▶ [Work request] Please find every line in the records below that contains the word "ALTIN", and copy it.
===== Exercise inputs =====
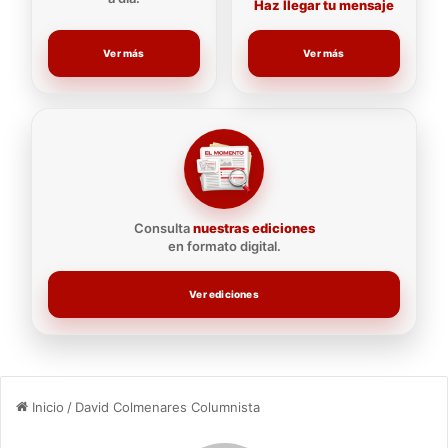
Haz llegar tu mensaje
Ver más
Ver más
Consulta
nuestras ediciones
en formato digital.
Ver ediciones
Inicio
/
David Colmenares Columnista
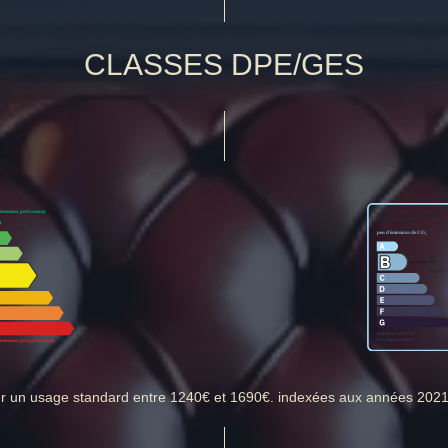
CLASSES DPE/GES
ur un usage standard entre 1240€ et 1690€. indexées aux années 202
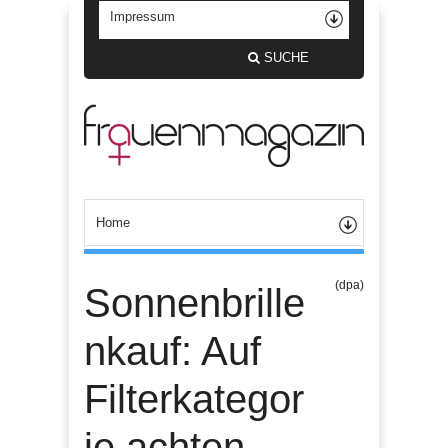
SUCHE
(dpa)
Sonnenbrille
nkauf: Auf
Filterkategor
ie achten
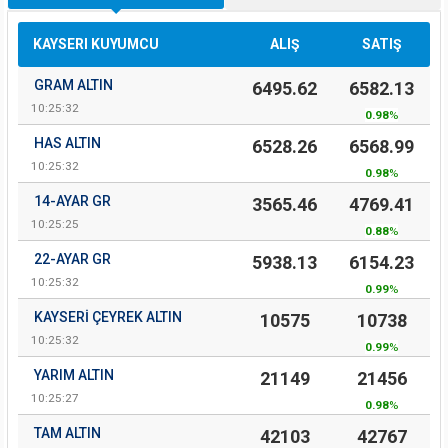
KAYSERI KUYUMCU
ALIŞ
SATIŞ
GRAM ALTIN
6495.62
6582.13
10:25:32
0.98
%
HAS ALTIN
6528.26
6568.99
10:25:32
0.98
%
14-AYAR GR
3565.46
4769.41
10:25:25
0.88
%
22-AYAR GR
5938.13
6154.23
10:25:32
0.99
%
KAYSERI ÇEYREK ALTIN
10575
10738
10:25:32
0.99
%
YARIM ALTIN
21149
21456
10:25:27
0.98
%
TAM ALTIN
42103
42767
=====
▶ [Solution]
GRAM ALTIN
HAS ALTIN
KAYSERI ÇEYREK ALTIN
YARIM ALTIN
TAM ALTIN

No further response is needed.